One man who has loved and shared talks about his experience.
February 7, 2010
by ANDREW SIA
FREE love is about sharing. That's what a former hippie-era soul, now
reincarnated as a New Age thinker and blogger, advocates.
From his base at the orang asli village of Kampung Pertak, Kuala
Kubu Baru, Selangor, Antares, 59, says true love goes beyond jealousy
"My first wife began an affair when she discovered I was shagging a
colleague," he recalls. "The guy happened to be a kindred spirit, a
gentle soul who played exquisite ragas on the guitar.
"For a while I struggled with my jealousy circuits and my cuckolded
ego. Yet I was able to connect with him and enjoy the powerful love
connection my wife had with him."
Soon, Antares (also known as Kit Leee in his days as a writer,
cartoonist and musician) was chauffeuring his wife to her
"soulmate's" house, and jamming and smoking with him and his mates.
"Yes, it was a wholesome molecular family, especially when I observed
that my two daughters were extremely fond of him and that he treated
them with utmost affection. When I found a new girlfriend we often
went out to live music events together as one large family."
But soon after his wife's lover moved in with her, he became a heroin
addict and she had to throw him out. Later, she had an Australian
boyfriend who wanted her to move to Perth with him.
"But she opted out. He was a bit messed up emotionally. Whenever he
had a spat with my wife he would come over to my place and pour his heart out."

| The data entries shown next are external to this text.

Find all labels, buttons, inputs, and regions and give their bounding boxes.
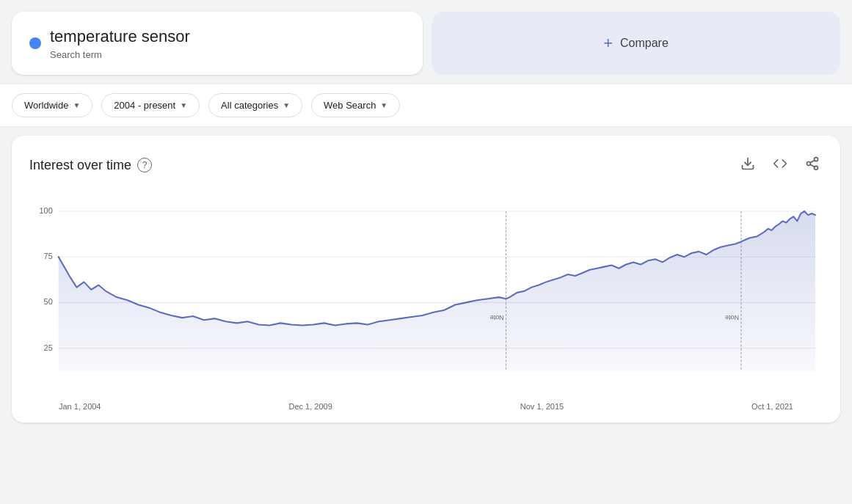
interest-chart: 100 75 50 25 Note Note bbox=[29, 192, 823, 398]
x-axis-labels: Jan 1, 2004 Dec 1, 2009 Nov 1, 2015 Oct … bbox=[29, 402, 823, 411]
search-term-text: temperature sensor Search term bbox=[50, 26, 190, 60]
x-label-3: Nov 1, 2015 bbox=[520, 402, 564, 411]
svg-line-5 bbox=[810, 160, 815, 162]
chart-title: Interest over time bbox=[29, 158, 131, 173]
category-label: All categories bbox=[221, 100, 278, 111]
x-label-1: Jan 1, 2004 bbox=[59, 402, 101, 411]
x-label-2: Dec 1, 2009 bbox=[288, 402, 332, 411]
search-term-dot bbox=[29, 37, 41, 49]
chart-container: 100 75 50 25 Note Note bbox=[29, 192, 823, 398]
time-range-label: 2004 - present bbox=[114, 100, 175, 111]
search-term-subtitle: Search term bbox=[50, 49, 190, 60]
search-term-title: temperature sensor bbox=[50, 26, 190, 48]
search-type-label: Web Search bbox=[324, 100, 376, 111]
time-range-filter[interactable]: 2004 - present ▼ bbox=[101, 93, 200, 117]
region-filter[interactable]: Worldwide ▼ bbox=[12, 93, 92, 117]
chart-section: Interest over time ? bbox=[12, 136, 840, 423]
compare-label: Compare bbox=[620, 37, 669, 50]
svg-text:100: 100 bbox=[40, 205, 53, 214]
category-chevron-icon: ▼ bbox=[283, 101, 290, 109]
compare-card[interactable]: + Compare bbox=[432, 12, 840, 75]
share-button[interactable] bbox=[802, 153, 823, 178]
help-icon[interactable]: ? bbox=[137, 158, 152, 172]
search-type-chevron-icon: ▼ bbox=[380, 101, 387, 109]
svg-line-4 bbox=[810, 164, 815, 167]
embed-button[interactable] bbox=[770, 153, 790, 178]
region-label: Worldwide bbox=[24, 100, 68, 111]
search-term-card: temperature sensor Search term bbox=[12, 12, 423, 75]
compare-plus-icon: + bbox=[603, 34, 613, 53]
download-button[interactable] bbox=[738, 153, 758, 178]
svg-text:50: 50 bbox=[44, 297, 53, 306]
category-filter[interactable]: All categories ▼ bbox=[208, 93, 302, 117]
chart-actions bbox=[738, 153, 823, 178]
chart-header: Interest over time ? bbox=[29, 153, 823, 178]
search-type-filter[interactable]: Web Search ▼ bbox=[311, 93, 400, 117]
region-chevron-icon: ▼ bbox=[73, 101, 80, 109]
chart-title-group: Interest over time ? bbox=[29, 158, 152, 173]
x-label-4: Oct 1, 2021 bbox=[751, 402, 793, 411]
svg-text:25: 25 bbox=[44, 343, 53, 351]
time-range-chevron-icon: ▼ bbox=[180, 101, 187, 109]
filters-section: Worldwide ▼ 2004 - present ▼ All categor… bbox=[0, 84, 852, 127]
svg-text:75: 75 bbox=[44, 252, 53, 260]
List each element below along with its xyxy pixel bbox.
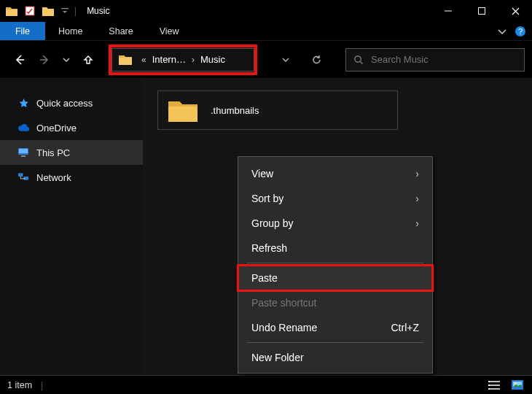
folder-icon bbox=[117, 54, 134, 65]
properties-icon[interactable] bbox=[23, 4, 36, 18]
tab-view[interactable]: View bbox=[146, 22, 192, 40]
qat-dropdown-icon[interactable] bbox=[60, 4, 70, 18]
tab-home[interactable]: Home bbox=[45, 22, 95, 40]
breadcrumb-overflow[interactable]: « bbox=[138, 55, 149, 65]
refresh-button[interactable] bbox=[306, 50, 326, 70]
window-title: Music bbox=[87, 6, 109, 16]
sidebar-item-this-pc[interactable]: This PC bbox=[0, 140, 143, 165]
titlebar: | Music bbox=[0, 0, 532, 22]
menu-item-paste-shortcut: Paste shortcut bbox=[238, 290, 432, 315]
folder-icon bbox=[167, 97, 199, 123]
menu-item-refresh[interactable]: Refresh bbox=[238, 236, 432, 260]
address-dropdown-icon[interactable] bbox=[275, 50, 296, 70]
navigation-pane: Quick access OneDrive This PC Network bbox=[0, 79, 143, 375]
chevron-right-icon[interactable]: › bbox=[189, 55, 197, 65]
sidebar-item-quick-access[interactable]: Quick access bbox=[0, 90, 143, 115]
sidebar-item-onedrive[interactable]: OneDrive bbox=[0, 115, 143, 140]
chevron-right-icon: › bbox=[415, 168, 419, 179]
chevron-right-icon: › bbox=[415, 193, 419, 204]
cloud-icon bbox=[17, 122, 29, 134]
menu-item-group-by[interactable]: Group by› bbox=[238, 211, 432, 236]
svg-rect-14 bbox=[488, 388, 500, 390]
context-menu: View› Sort by› Group by› Refresh Paste P… bbox=[238, 156, 433, 374]
monitor-icon bbox=[17, 147, 29, 158]
file-tab[interactable]: File bbox=[0, 22, 45, 40]
address-bar-highlight: « Intern… › Music bbox=[109, 45, 257, 74]
search-box[interactable] bbox=[345, 48, 525, 72]
sidebar-item-network[interactable]: Network bbox=[0, 165, 143, 190]
close-button[interactable] bbox=[498, 0, 532, 22]
status-bar: 1 item | bbox=[0, 375, 532, 394]
menu-item-sort-by[interactable]: Sort by› bbox=[238, 186, 432, 211]
menu-item-undo-rename[interactable]: Undo RenameCtrl+Z bbox=[238, 315, 432, 340]
details-view-icon[interactable] bbox=[487, 379, 501, 391]
folder-icon-small bbox=[42, 4, 55, 18]
svg-rect-1 bbox=[61, 8, 69, 9]
search-icon bbox=[353, 55, 364, 65]
ribbon-expand-icon[interactable] bbox=[497, 26, 507, 36]
svg-rect-9 bbox=[21, 155, 26, 157]
svg-rect-2 bbox=[445, 11, 452, 12]
svg-rect-3 bbox=[479, 8, 485, 15]
sidebar-item-label: OneDrive bbox=[36, 123, 77, 134]
menu-item-paste[interactable]: Paste bbox=[238, 266, 432, 290]
tab-share[interactable]: Share bbox=[95, 22, 146, 40]
svg-rect-12 bbox=[488, 381, 500, 382]
svg-rect-16 bbox=[488, 385, 490, 386]
sidebar-item-label: This PC bbox=[36, 147, 70, 158]
up-button[interactable] bbox=[80, 52, 96, 68]
menu-divider bbox=[247, 342, 423, 343]
svg-rect-10 bbox=[18, 173, 23, 177]
svg-point-20 bbox=[515, 382, 516, 384]
address-bar[interactable]: « Intern… › Music bbox=[112, 48, 254, 72]
network-icon bbox=[17, 171, 29, 183]
folder-tile[interactable]: .thumbnails bbox=[157, 90, 398, 130]
maximize-button[interactable] bbox=[465, 0, 498, 22]
menu-item-new-folder[interactable]: New Folder bbox=[238, 345, 432, 370]
thumbnails-view-icon[interactable] bbox=[510, 379, 525, 391]
folder-name: .thumbnails bbox=[211, 105, 259, 116]
menu-shortcut: Ctrl+Z bbox=[391, 322, 420, 333]
svg-rect-17 bbox=[488, 388, 490, 390]
svg-point-6 bbox=[355, 55, 361, 61]
file-explorer-window: | Music File Home Share View ? « Intern…… bbox=[0, 0, 532, 394]
star-icon bbox=[17, 97, 29, 109]
svg-rect-15 bbox=[488, 381, 490, 382]
menu-item-view[interactable]: View› bbox=[238, 161, 432, 186]
svg-rect-13 bbox=[488, 385, 500, 386]
minimize-button[interactable] bbox=[431, 0, 465, 22]
ribbon-bar: File Home Share View ? bbox=[0, 22, 532, 41]
back-button[interactable] bbox=[12, 52, 28, 68]
sidebar-item-label: Quick access bbox=[36, 98, 93, 109]
title-separator: | bbox=[74, 6, 77, 16]
breadcrumb-item[interactable]: Intern… bbox=[149, 54, 189, 65]
help-icon[interactable]: ? bbox=[515, 26, 526, 37]
sidebar-item-label: Network bbox=[36, 172, 71, 183]
status-text: 1 item bbox=[7, 380, 32, 390]
recent-locations-icon[interactable] bbox=[61, 52, 71, 68]
search-input[interactable] bbox=[371, 54, 517, 65]
breadcrumb-item[interactable]: Music bbox=[197, 54, 228, 65]
folder-icon bbox=[5, 4, 18, 18]
menu-divider bbox=[247, 263, 423, 263]
navigation-bar: « Intern… › Music bbox=[0, 41, 532, 79]
svg-text:?: ? bbox=[518, 27, 523, 36]
chevron-right-icon: › bbox=[415, 217, 419, 229]
svg-rect-8 bbox=[19, 149, 28, 153]
forward-button[interactable] bbox=[36, 52, 52, 68]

Antares is convinced that his early experiences shows that polyamory
(or what he calls "the molecular family") is workable. "But the
initiative must come from individuals who have successfully freed
themselves of boxed-in thinking."
As he writes in his blog (magickriver.blogspot.com): "I'm convinced
that if polyamory was included as another way to explore love and
harmony, the world would blossom into a spiritually wholesome and
truth-valuing place where deceit, hypocrisy, guilt, and
vindictiveness cannot flourish, and destructive jealousy will be seen
for what it is: an emotional disease!"
Antares is now married to Anoora, an orang asli woman of the Temuan
tribe. "She's a real cutie, except when possessed by the demon of jealousy.
"Jealousy is part of humans' primitive, animalistic territorial
instincts; it makes people compete just to bolster their fragile
sense of self-worth," he says. "But beyond a certain point in
evolution, it becomes counter to survival as it blocks us from
becoming spontaneously cooperative."
Antares says, "In terms of openly loving more than one person at any
moment, I have always been polyamorous. It's the sexual bit that
often causes snags because of deeply ingrained taboos that make most
humans take sex either too seriously or too casually."
He notes that (Internet) reports from various (foreign) polyamory
groups on the importance of mature and honest communication among
their members indicate that these people tend to be articulate,
adventurous, and rebellious-spirited individuals.
"In Malaysia, I have met many young women who are beginning to openly
talk about polyamory and perhaps even practise it, but secretly, for
fear of a bad reputation."
Does he think that younger women today, fuelled by increasing
economic power, are claiming their sexual independence by asserting
their choice? Or, perhaps, even carving their own territorial domain
over several attentive males?
"More and more females are displaying stronger male aspects, while
their male counterparts are becoming more feminine. Perhaps it's
Nature's way of rectifying a patriarchal bias that has lasted too long.
"An empowered and liberated female attracts a string of admirers and
is in a position to enjoy their affections without demanding
emotional commitment or becoming over attached."